(Beginning of EXTRACTED RECORDS)

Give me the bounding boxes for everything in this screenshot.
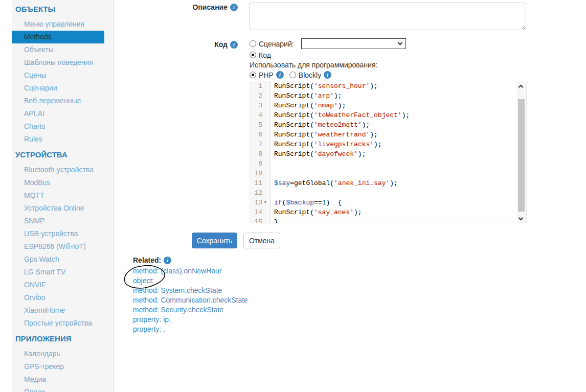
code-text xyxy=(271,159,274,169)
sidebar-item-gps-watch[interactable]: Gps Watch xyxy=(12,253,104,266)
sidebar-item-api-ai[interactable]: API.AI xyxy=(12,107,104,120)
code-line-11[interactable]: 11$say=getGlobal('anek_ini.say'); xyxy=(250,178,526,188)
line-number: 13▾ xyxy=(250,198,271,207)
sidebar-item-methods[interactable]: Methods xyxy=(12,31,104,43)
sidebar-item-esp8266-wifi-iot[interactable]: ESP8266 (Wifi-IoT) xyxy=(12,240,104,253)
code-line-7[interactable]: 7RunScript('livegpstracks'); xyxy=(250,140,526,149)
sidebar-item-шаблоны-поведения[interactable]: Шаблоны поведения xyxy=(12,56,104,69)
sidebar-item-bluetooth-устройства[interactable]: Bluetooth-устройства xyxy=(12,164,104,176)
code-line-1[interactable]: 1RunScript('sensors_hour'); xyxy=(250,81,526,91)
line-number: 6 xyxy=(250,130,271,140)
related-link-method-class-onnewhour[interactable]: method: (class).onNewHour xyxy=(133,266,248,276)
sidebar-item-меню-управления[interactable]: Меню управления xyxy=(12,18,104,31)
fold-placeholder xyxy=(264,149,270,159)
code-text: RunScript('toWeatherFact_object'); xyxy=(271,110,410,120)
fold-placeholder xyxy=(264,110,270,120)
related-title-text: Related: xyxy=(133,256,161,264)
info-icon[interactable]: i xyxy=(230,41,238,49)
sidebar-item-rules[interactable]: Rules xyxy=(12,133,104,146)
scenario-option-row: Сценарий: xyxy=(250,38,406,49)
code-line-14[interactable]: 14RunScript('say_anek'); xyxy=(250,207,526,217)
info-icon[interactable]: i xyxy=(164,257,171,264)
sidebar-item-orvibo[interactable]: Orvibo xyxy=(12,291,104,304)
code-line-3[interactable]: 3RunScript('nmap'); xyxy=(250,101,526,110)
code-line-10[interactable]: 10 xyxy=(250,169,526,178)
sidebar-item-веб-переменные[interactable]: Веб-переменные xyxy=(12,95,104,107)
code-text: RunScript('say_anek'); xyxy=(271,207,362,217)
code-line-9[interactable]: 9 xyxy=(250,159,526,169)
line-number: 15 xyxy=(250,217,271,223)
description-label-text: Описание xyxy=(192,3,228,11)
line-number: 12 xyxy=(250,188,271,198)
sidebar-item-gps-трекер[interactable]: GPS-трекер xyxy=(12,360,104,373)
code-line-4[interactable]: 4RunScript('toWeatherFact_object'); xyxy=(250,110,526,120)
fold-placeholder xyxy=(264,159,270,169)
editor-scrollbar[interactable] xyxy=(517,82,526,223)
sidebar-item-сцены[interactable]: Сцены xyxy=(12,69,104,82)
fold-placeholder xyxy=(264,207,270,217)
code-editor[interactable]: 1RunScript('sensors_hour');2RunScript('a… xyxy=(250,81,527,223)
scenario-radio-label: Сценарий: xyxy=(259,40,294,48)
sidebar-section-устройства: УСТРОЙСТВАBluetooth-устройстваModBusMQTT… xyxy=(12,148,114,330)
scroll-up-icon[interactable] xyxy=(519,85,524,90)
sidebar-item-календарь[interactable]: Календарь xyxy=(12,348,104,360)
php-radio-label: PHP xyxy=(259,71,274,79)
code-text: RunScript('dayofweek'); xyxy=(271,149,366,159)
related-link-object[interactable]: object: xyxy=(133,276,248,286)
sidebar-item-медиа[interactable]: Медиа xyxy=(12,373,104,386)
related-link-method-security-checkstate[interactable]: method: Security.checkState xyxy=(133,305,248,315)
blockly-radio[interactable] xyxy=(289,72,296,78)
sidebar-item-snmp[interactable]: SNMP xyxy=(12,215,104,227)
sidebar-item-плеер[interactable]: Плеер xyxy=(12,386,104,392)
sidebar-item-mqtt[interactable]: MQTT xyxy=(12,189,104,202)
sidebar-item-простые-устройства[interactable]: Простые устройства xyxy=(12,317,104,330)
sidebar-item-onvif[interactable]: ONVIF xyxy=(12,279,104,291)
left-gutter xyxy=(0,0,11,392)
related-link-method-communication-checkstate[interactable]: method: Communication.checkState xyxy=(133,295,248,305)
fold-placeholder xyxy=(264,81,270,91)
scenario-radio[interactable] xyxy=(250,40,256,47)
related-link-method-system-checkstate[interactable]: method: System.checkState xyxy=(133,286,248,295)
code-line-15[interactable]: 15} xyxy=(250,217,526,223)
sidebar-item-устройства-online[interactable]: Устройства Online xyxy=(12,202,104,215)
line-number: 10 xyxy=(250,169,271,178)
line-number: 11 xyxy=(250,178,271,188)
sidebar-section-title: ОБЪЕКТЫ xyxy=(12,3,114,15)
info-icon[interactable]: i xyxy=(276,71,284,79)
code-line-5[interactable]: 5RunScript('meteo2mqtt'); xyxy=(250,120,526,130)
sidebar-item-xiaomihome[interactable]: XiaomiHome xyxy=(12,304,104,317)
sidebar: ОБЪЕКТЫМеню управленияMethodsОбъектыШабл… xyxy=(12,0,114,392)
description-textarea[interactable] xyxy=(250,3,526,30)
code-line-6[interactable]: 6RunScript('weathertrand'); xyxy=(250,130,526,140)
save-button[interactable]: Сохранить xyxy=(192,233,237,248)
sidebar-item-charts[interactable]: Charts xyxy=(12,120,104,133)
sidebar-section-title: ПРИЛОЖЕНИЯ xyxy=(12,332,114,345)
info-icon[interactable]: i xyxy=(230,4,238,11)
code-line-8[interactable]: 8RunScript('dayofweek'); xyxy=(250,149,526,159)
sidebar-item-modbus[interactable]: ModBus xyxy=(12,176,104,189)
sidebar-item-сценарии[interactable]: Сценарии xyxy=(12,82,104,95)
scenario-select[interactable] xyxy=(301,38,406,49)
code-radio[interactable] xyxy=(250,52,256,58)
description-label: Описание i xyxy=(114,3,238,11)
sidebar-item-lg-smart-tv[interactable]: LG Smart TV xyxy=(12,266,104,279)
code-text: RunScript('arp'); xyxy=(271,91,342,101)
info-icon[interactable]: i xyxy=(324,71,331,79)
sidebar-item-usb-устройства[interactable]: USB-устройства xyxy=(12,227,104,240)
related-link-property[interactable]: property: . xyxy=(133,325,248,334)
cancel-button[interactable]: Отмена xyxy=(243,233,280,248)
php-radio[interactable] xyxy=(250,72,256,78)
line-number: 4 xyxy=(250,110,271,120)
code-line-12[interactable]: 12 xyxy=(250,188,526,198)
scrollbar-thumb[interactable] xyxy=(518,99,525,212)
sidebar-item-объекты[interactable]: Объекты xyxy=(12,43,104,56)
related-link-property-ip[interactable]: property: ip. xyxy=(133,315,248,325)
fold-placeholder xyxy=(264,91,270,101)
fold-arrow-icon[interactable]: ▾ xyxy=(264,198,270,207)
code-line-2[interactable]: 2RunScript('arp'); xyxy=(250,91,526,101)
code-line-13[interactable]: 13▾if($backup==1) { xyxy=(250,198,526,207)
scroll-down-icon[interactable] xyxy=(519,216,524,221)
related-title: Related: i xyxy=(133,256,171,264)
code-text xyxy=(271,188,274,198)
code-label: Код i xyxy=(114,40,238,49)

(End of EXTRACTED RECORDS)
(Beginning of EXTRACTED RECORDS)

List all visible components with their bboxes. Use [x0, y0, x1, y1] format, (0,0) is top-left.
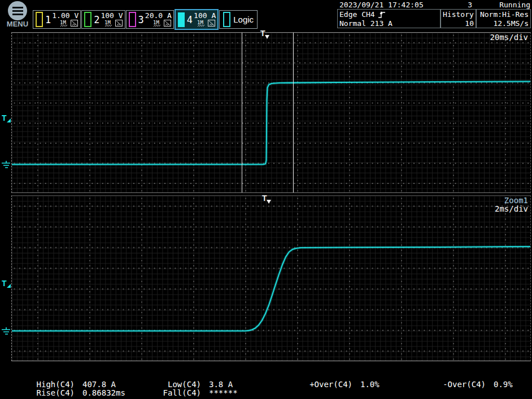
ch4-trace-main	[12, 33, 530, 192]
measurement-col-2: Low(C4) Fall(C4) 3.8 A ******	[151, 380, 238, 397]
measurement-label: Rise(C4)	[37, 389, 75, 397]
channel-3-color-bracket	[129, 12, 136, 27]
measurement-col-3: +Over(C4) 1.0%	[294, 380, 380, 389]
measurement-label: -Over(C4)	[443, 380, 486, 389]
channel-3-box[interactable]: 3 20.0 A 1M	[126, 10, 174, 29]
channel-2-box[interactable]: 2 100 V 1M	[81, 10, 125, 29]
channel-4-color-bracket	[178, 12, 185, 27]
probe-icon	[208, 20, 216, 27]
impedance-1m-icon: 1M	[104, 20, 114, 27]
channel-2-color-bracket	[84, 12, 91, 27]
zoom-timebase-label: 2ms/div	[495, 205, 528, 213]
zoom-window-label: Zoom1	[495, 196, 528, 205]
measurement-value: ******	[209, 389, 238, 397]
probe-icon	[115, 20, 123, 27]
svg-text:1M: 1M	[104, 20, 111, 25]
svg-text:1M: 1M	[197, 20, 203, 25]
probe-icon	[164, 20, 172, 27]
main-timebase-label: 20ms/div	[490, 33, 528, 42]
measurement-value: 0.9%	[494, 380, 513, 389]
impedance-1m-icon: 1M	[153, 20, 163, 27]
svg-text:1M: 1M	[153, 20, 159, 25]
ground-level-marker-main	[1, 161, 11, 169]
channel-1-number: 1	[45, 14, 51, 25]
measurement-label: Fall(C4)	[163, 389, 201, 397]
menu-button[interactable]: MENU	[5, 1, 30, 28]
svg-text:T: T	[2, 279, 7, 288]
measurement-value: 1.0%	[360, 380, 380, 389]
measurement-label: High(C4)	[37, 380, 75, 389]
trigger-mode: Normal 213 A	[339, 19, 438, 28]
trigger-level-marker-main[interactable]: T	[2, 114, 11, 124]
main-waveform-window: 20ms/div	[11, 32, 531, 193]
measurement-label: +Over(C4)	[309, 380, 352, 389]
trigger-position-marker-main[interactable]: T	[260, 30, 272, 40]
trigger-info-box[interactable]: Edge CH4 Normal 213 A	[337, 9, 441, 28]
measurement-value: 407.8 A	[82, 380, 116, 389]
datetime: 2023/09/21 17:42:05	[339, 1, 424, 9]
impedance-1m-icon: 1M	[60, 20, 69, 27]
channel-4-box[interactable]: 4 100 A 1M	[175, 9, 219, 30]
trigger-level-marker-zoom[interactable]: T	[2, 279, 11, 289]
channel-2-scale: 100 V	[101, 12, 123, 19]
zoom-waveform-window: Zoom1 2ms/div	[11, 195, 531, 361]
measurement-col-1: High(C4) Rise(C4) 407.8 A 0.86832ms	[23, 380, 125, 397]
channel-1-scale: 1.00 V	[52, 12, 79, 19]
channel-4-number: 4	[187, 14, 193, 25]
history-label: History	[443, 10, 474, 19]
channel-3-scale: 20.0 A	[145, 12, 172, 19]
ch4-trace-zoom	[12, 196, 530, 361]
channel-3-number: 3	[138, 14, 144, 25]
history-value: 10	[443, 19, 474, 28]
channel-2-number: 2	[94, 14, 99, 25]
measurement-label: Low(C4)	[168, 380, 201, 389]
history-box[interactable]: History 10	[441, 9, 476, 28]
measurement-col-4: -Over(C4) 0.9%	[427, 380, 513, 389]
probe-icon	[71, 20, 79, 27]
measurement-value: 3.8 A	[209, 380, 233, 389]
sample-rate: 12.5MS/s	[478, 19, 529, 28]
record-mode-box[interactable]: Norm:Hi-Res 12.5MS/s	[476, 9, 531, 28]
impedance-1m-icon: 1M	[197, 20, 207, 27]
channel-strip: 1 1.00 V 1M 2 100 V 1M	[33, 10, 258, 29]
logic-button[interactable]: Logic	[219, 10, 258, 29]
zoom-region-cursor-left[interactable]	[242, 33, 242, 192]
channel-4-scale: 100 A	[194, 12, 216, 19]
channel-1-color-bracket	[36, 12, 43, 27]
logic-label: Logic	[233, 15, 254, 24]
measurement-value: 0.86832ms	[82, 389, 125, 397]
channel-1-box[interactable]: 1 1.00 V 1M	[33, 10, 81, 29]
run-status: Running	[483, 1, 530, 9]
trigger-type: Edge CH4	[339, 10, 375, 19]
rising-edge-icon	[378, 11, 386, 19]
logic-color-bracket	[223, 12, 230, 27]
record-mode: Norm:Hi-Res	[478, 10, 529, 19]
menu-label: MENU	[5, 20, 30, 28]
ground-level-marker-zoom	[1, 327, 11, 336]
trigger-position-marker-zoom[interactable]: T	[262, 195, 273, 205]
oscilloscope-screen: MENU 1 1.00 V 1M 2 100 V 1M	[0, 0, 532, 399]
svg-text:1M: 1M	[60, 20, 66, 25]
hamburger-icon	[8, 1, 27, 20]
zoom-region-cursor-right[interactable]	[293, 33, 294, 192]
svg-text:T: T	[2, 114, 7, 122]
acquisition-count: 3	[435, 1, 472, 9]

(End of EXTRACTED RECORDS)

[EXERCISE INSTRUCTIONS] Which lines of the records above contain the word "info"? Report each one in full.

[EXERCISE RESPONSE]
info-icon[interactable]: i xyxy=(230,41,238,49)
info-icon[interactable]: i xyxy=(164,257,171,264)
info-icon[interactable]: i xyxy=(276,71,284,79)
info-icon[interactable]: i xyxy=(230,4,238,11)
info-icon[interactable]: i xyxy=(324,71,331,79)
trigger-info-box[interactable]: Edge CH4 Normal 213 A	[337, 9, 441, 28]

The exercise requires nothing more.